Road construction on site is still a mixed bag in NY. Contractors talk English often
but also are starting to use metric. They do adjust though. One project I designed
involves paving with concrete. The Contractor is paving to English widths even though
the specs call for hard metric lanes. Since they are slightly wider in English, I
guess we are getting some free concrete! This is because the paver was designed to be
modified in 1' (not 300 mm) increments.
They use a modern batch plant to produce the concrete though and all the readouts and
batching are done in SI.
Quantities are measured in SI so more and more they will talk SI and be comfortable
with it. I think though it will be a generation before we stop hearing things in
English.
I often find myself conversing in English (shame).
Howard Ressel, Metric Manager
New York State Department of Transportation, Region 4
>>> "Gregory Peterson" <[EMAIL PROTECTED]> 09/13/01 10:47am >>>
I have been absent from the List for some time but I felt that I would like to share
this observation with the list members.
Recently the road in front of my house was resurfaced. The information provided by the
city state that the microsurfacing involved placing "5 to 10 mm" of new pavement over
the old.
When work began all the structures on the street were marked out. For the two manhole
covers in front of my house markings were made on the sidewalk "m 3" and "m 6". It
turns out that the far edge of the manhole covers from the curb edge are 3 metres and
6 metres respectively.
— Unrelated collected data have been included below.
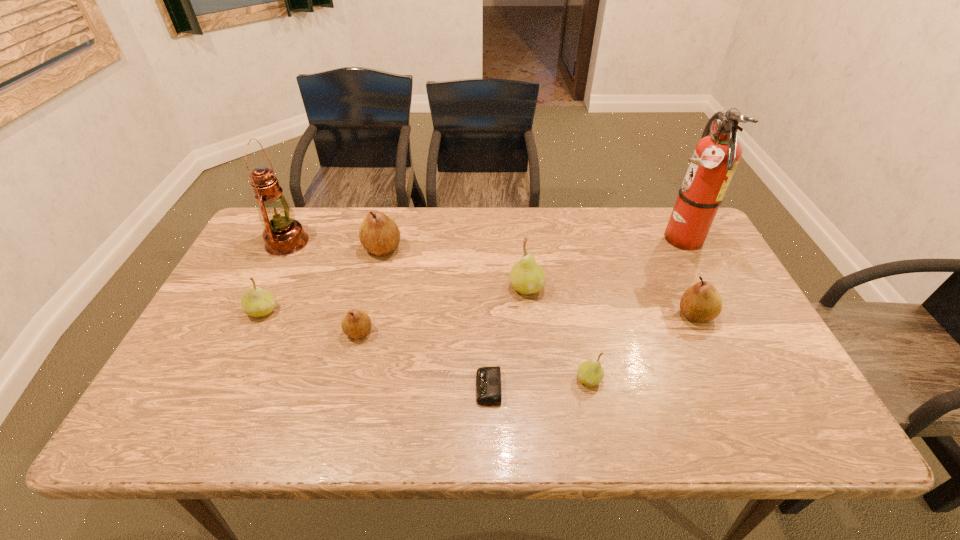 This screenshot has width=960, height=540. I want to click on the closest brown pear to the biggest brown pear, so click(x=355, y=323).

Where is `the second closest green pear relative to the rightmost green pear`? Image resolution: width=960 pixels, height=540 pixels. the second closest green pear relative to the rightmost green pear is located at coordinates (256, 302).

Locate an element on the screen. The height and width of the screenshot is (540, 960). the third closest green pear to the rightmost pear is located at coordinates (256, 302).

The image size is (960, 540). Find the location of `free space that satisfies the following two spatial constraints: 1. on the front side of the leftmost green pear; 2. on the left side of the second pear from right to left`. free space that satisfies the following two spatial constraints: 1. on the front side of the leftmost green pear; 2. on the left side of the second pear from right to left is located at coordinates (230, 379).

Where is `vacant region that satisfies the following two spatial constraints: 1. from the nozzle of the red fire extinguisher; 2. on the front side of the third object from right to left`? The image size is (960, 540). vacant region that satisfies the following two spatial constraints: 1. from the nozzle of the red fire extinguisher; 2. on the front side of the third object from right to left is located at coordinates (749, 379). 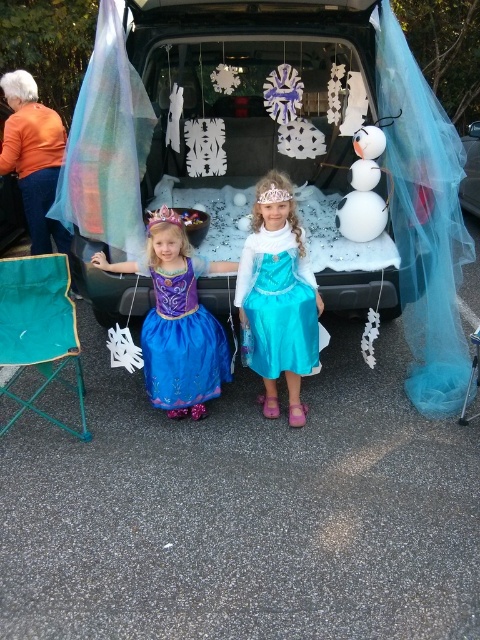 Is matte purple dress at left further to the viewer compared to turquoise satin dress at center?

No, it is not.

Measure the distance between matte purple dress at left and turquoise satin dress at center.

12.61 inches

Is point (171, 362) positioned after point (268, 260)?

Yes, it is.

Where is `matte purple dress at left`? The width and height of the screenshot is (480, 640). matte purple dress at left is located at coordinates (178, 321).

Is turquoise satin dress at center closer to camera compared to blue satin dress at center?

Yes, it is.

Consider the image. Is turquoise satin dress at center bigger than blue satin dress at center?

Correct, turquoise satin dress at center is larger in size than blue satin dress at center.

Based on the photo, who is more distant from viewer, (247, 237) or (197, 349)?

The point (247, 237) is behind.

Find the location of a particular element. turquoise satin dress at center is located at coordinates (277, 305).

You are a GUI agent. You are given a task and a screenshot of the screen. Output one action in this format:
    pyautogui.click(x=<x>, y=<y>)
    Task: Click on the matte purple dress at left
    This screenshot has height=640, width=480.
    Given the screenshot: What is the action you would take?
    pyautogui.click(x=178, y=321)

Between point (180, 230) and point (220, 365), which one is positioned in front?

Point (180, 230)

Is point (172, 257) positioned after point (227, 340)?

No, (172, 257) is closer to viewer.

This screenshot has height=640, width=480. In order to click on matte purple dress at left in this screenshot , I will do `click(178, 321)`. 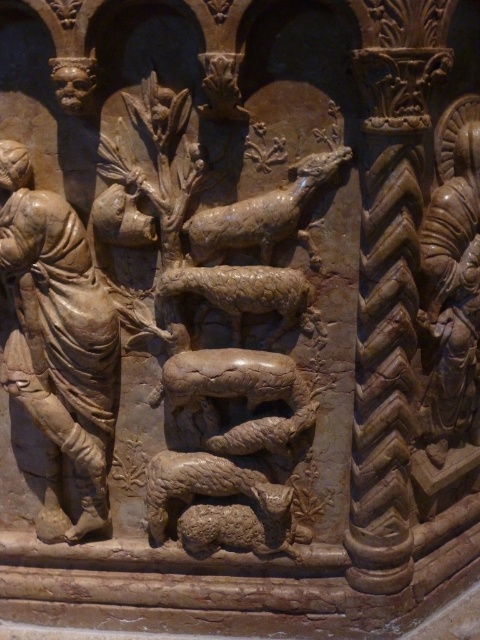 How distant is matte stone figure at right from brown stone dog at center?

matte stone figure at right and brown stone dog at center are 10.21 inches apart.

Can you confirm if matte stone figure at right is positioned below brown stone dog at center?

Indeed, matte stone figure at right is positioned under brown stone dog at center.

You are a GUI agent. You are given a task and a screenshot of the screen. Output one action in this format:
    pyautogui.click(x=<x>, y=<y>)
    Task: Click on the matte stone figure at right
    The image size is (480, 640).
    Given the screenshot: What is the action you would take?
    pyautogui.click(x=451, y=282)

Can you confirm if brown stone rabbit at center is smaller than brown stone rabbit at lower center?

No.

Can you confirm if brown stone rabbit at center is bigger than brown stone rabbit at lower center?

Indeed, brown stone rabbit at center has a larger size compared to brown stone rabbit at lower center.

The width and height of the screenshot is (480, 640). In order to click on brown stone rabbit at center in this screenshot , I will do `click(204, 484)`.

Which is more to the left, brown stone rabbit at lower center or brown textured snake at center?

From the viewer's perspective, brown stone rabbit at lower center appears more on the left side.

What do you see at coordinates (239, 529) in the screenshot? Image resolution: width=480 pixels, height=640 pixels. I see `brown stone rabbit at lower center` at bounding box center [239, 529].

Identify the location of brown stone rabbit at lower center. The width and height of the screenshot is (480, 640). (239, 529). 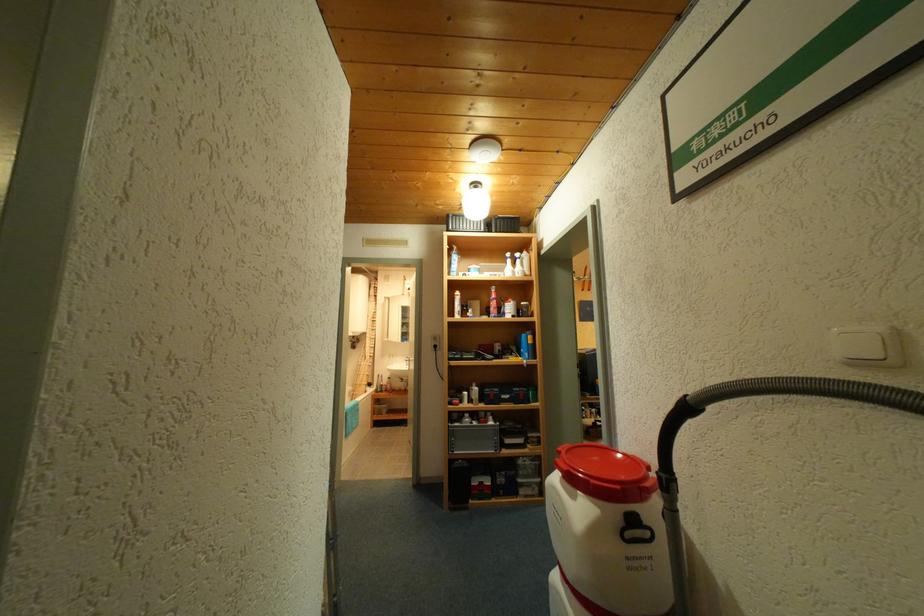 Describe the element at coordinates (387, 385) in the screenshot. This screenshot has height=616, width=924. I see `the silver appliance knob` at that location. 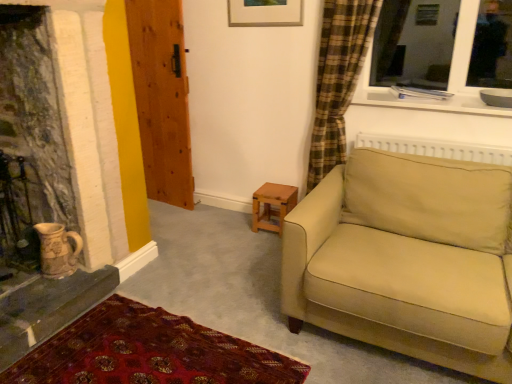 At what (x,y) coordinates should I click in order to perform the action: click on carpet with intricate patterns at lower left. Please return your answer as a coordinate pair (x, y). Looking at the image, I should click on (148, 352).

From the picture: Measure the distance between wooden table at center and camera.

wooden table at center and camera are 9.09 feet apart.

At what (x,y) coordinates should I click in order to perform the action: click on carpet with intricate patterns at lower left. Please return your answer as a coordinate pair (x, y). The width and height of the screenshot is (512, 384). Looking at the image, I should click on (148, 352).

Measure the distance between earthenware jug at lower left and beige fabric couch at right.

earthenware jug at lower left and beige fabric couch at right are 1.50 meters apart.

Does point (38, 223) lie in front of point (362, 317)?

No, it is not.

In terms of height, does earthenware jug at lower left look taller or shorter compared to beige fabric couch at right?

earthenware jug at lower left is shorter than beige fabric couch at right.

From a real-world perspective, is earthenware jug at lower left physically above beige fabric couch at right?

Incorrect, from a real-world perspective, earthenware jug at lower left is lower than beige fabric couch at right.

Locate an element on the screen. studio couch that appears above the wooden table at center (from a real-world perspective) is located at coordinates (407, 259).

Which is in front, beige fabric couch at right or wooden table at center?

beige fabric couch at right.

Is beige fabric couch at right inside or outside of wooden table at center?

beige fabric couch at right is not enclosed by wooden table at center.

Considering the relative sizes of beige fabric couch at right and wooden table at center in the image provided, is beige fabric couch at right bigger than wooden table at center?

Yes, beige fabric couch at right is bigger than wooden table at center.

Considering the relative sizes of carpet with intricate patterns at lower left and wooden door at left in the image provided, is carpet with intricate patterns at lower left bigger than wooden door at left?

No.

Considering the relative positions of carpet with intricate patterns at lower left and wooden door at left in the image provided, is carpet with intricate patterns at lower left to the left or to the right of wooden door at left?

Based on their positions, carpet with intricate patterns at lower left is located to the right of wooden door at left.

Measure the distance between carpet with intricate patterns at lower left and wooden door at left.

They are 5.15 feet apart.

Is carpet with intricate patterns at lower left not near wooden door at left?

Absolutely, carpet with intricate patterns at lower left is distant from wooden door at left.

Relative to earthenware jug at lower left, is beige fabric couch at right in front or behind?

Visually, beige fabric couch at right is located in front of earthenware jug at lower left.

Where is `tea pot below the beige fabric couch at right (from the image's perspective)`? Image resolution: width=512 pixels, height=384 pixels. tea pot below the beige fabric couch at right (from the image's perspective) is located at coordinates (58, 250).

In terms of width, does beige fabric couch at right look wider or thinner when compared to earthenware jug at lower left?

Clearly, beige fabric couch at right has more width compared to earthenware jug at lower left.

Is beige fabric couch at right not close to earthenware jug at lower left?

Yes, beige fabric couch at right is far from earthenware jug at lower left.

Consider the image. Does wooden door at left have a smaller size compared to wooden table at center?

No, wooden door at left is not smaller than wooden table at center.

Looking at this image, what's the angular difference between wooden door at left and wooden table at center's facing directions?

10.5 degrees separate the facing orientations of wooden door at left and wooden table at center.

Between wooden door at left and wooden table at center, which one appears on the left side from the viewer's perspective?

From the viewer's perspective, wooden door at left appears more on the left side.

From a real-world perspective, between wooden door at left and wooden table at center, who is vertically higher?

wooden door at left is physically above.

From a real-world perspective, is carpet with intricate patterns at lower left on beige fabric couch at right?

Incorrect, from a real-world perspective, carpet with intricate patterns at lower left is lower than beige fabric couch at right.

In the scene shown: Can you tell me how much carpet with intricate patterns at lower left and beige fabric couch at right differ in facing direction?

87.5 degrees.

Considering the relative positions of carpet with intricate patterns at lower left and beige fabric couch at right in the image provided, is carpet with intricate patterns at lower left to the left of beige fabric couch at right from the viewer's perspective?

Yes.

Does carpet with intricate patterns at lower left have a lesser width compared to wooden table at center?

No.

Is carpet with intricate patterns at lower left touching wooden table at center?

There is a gap between carpet with intricate patterns at lower left and wooden table at center.

Is carpet with intricate patterns at lower left not inside wooden table at center?

carpet with intricate patterns at lower left is positioned outside wooden table at center.

In order to click on studio couch that appears in front of the earthenware jug at lower left in this screenshot , I will do `click(407, 259)`.

At what (x,y) coordinates should I click in order to perform the action: click on table lying behind the beige fabric couch at right. Please return your answer as a coordinate pair (x, y). The image size is (512, 384). Looking at the image, I should click on (272, 206).

When comparing their distances from wooden door at left, does wooden table at center or beige fabric couch at right seem closer?

Among the two, wooden table at center is located nearer to wooden door at left.

Considering their positions, is beige fabric couch at right positioned closer to carpet with intricate patterns at lower left than wooden door at left?

beige fabric couch at right.

From the image, which object appears to be farther from wooden table at center, carpet with intricate patterns at lower left or wooden door at left?

Based on the image, carpet with intricate patterns at lower left appears to be further to wooden table at center.

From the image, which object appears to be farther from earthenware jug at lower left, wooden door at left or wooden table at center?

The object further to earthenware jug at lower left is wooden door at left.

Considering their positions, is wooden table at center positioned closer to beige fabric couch at right than carpet with intricate patterns at lower left?

carpet with intricate patterns at lower left is positioned closer to the anchor beige fabric couch at right.

From the image, which object appears to be farther from beige fabric couch at right, carpet with intricate patterns at lower left or wooden table at center?

Based on the image, wooden table at center appears to be further to beige fabric couch at right.

From the image, which object appears to be nearer to carpet with intricate patterns at lower left, wooden door at left or wooden table at center?

wooden table at center is closer to carpet with intricate patterns at lower left.

Estimate the real-world distances between objects in this image. Which object is closer to wooden table at center, earthenware jug at lower left or beige fabric couch at right?

Based on the image, beige fabric couch at right appears to be nearer to wooden table at center.

Find the location of `door situated between earthenware jug at lower left and beige fabric couch at right from left to right`. door situated between earthenware jug at lower left and beige fabric couch at right from left to right is located at coordinates (161, 98).

The image size is (512, 384). In order to click on studio couch between carpet with intricate patterns at lower left and wooden table at center in the front-back direction in this screenshot , I will do `click(407, 259)`.

Image resolution: width=512 pixels, height=384 pixels. Find the location of `tea pot located between carpet with intricate patterns at lower left and wooden door at left in the depth direction`. tea pot located between carpet with intricate patterns at lower left and wooden door at left in the depth direction is located at coordinates [x=58, y=250].

Locate an element on the screen. This screenshot has height=384, width=512. studio couch positioned between carpet with intricate patterns at lower left and wooden door at left from near to far is located at coordinates (407, 259). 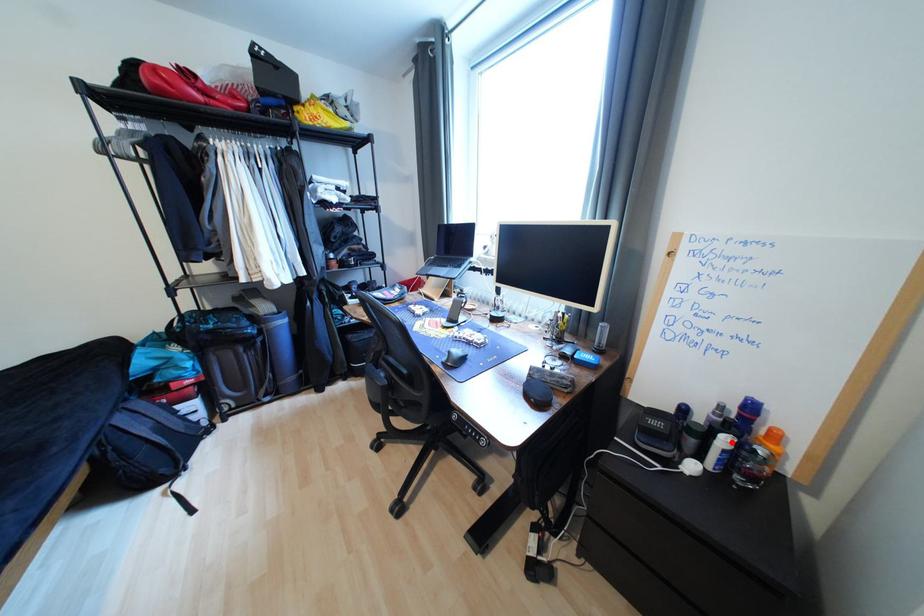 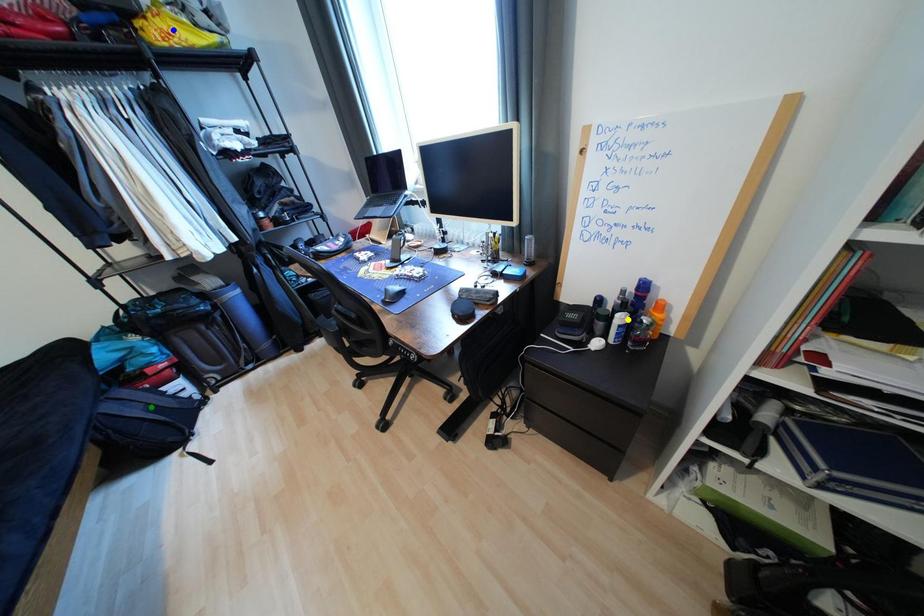 Question: I am providing you with two images of the same scene from different viewpoints. A red point is marked on the first image. You are given multiple points on the second image. Which spot in image 2 lines up with the point in image 1?

Choices:
 (A) blue point
 (B) yellow point
 (C) green point

Answer: (B) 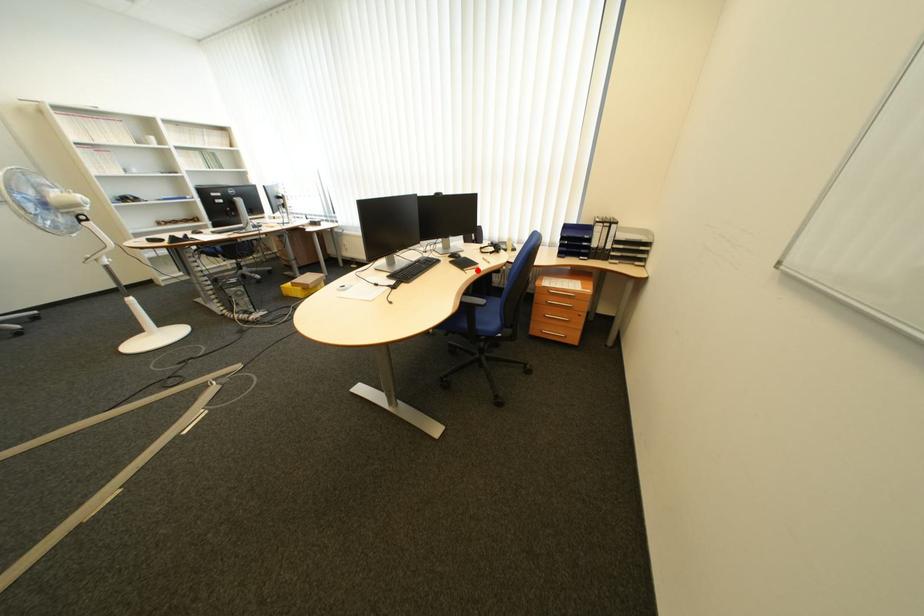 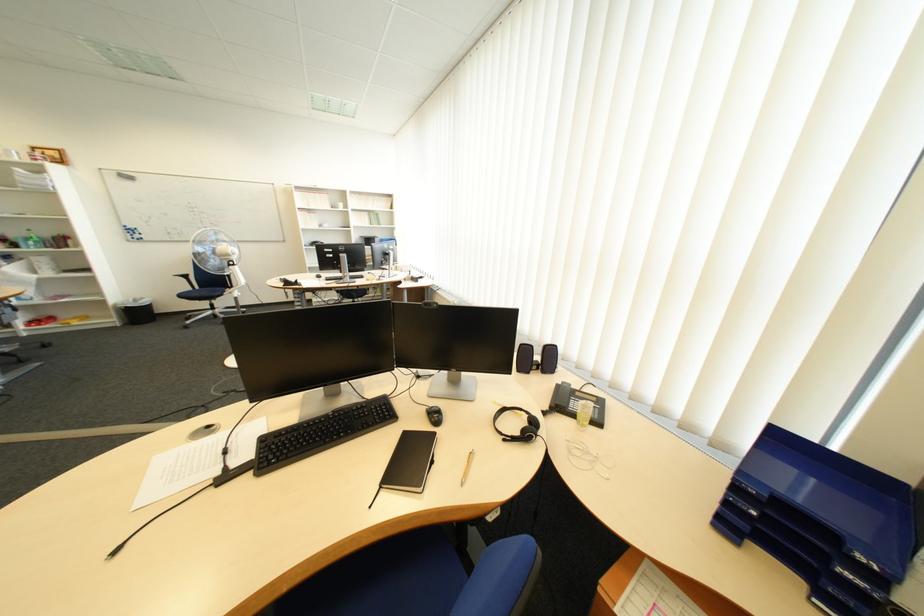 In the second image, find the point that corresponds to the highlighted location in the first image.

(396, 488) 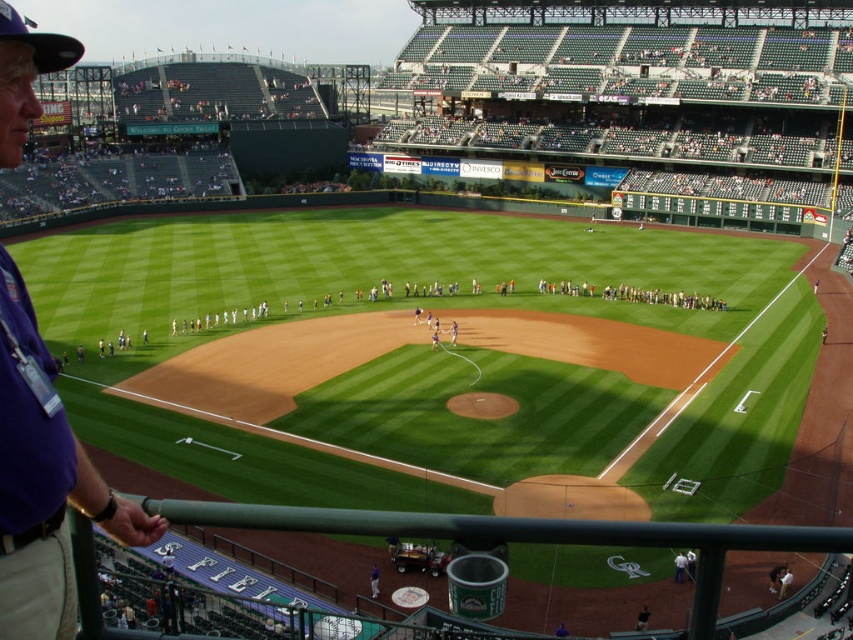 Question: Can you confirm if white uniform players at center is positioned below blue uniformed man at center?

Choices:
 (A) no
 (B) yes

Answer: (A)

Question: Which object is the farthest from the blue uniformed man at center?

Choices:
 (A) purple fabric shirt at left
 (B) white uniform players at center
 (C) white shirt at lower right

Answer: (B)

Question: From the image, what is the correct spatial relationship of white uniform players at center in relation to blue uniformed man at center?

Choices:
 (A) below
 (B) above

Answer: (B)

Question: Considering the real-world distances, which object is farthest from the white uniform players at center?

Choices:
 (A) purple fabric shirt at left
 (B) white shirt at lower right
 (C) blue uniformed man at center

Answer: (A)

Question: Which object is farther from the camera taking this photo?

Choices:
 (A) blue uniformed man at center
 (B) white shirt at lower right
 (C) purple fabric shirt at left
 (D) white uniform players at center

Answer: (D)

Question: Is purple fabric shirt at left smaller than white shirt at lower right?

Choices:
 (A) yes
 (B) no

Answer: (B) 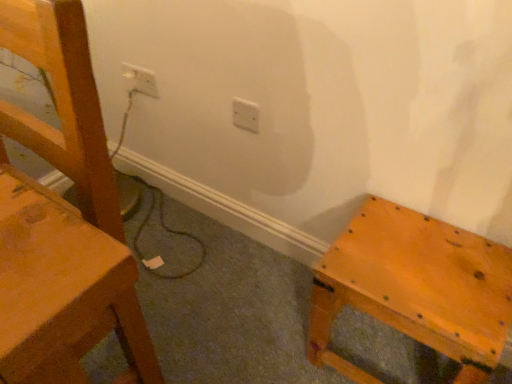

Please see the photo at [
http://www3.sk.sympatico.ca/gregtami/met-road.gif ]. My street was constructed in
approximately 1979 while metrication in Canada still had much forward momentum.
While metric road work has been the "norm" in Canada for a few decades it is good to
see such obvious examples that have not reverted by to more "comfortable" Imperial
units such as "feet" as has been the case in other industries.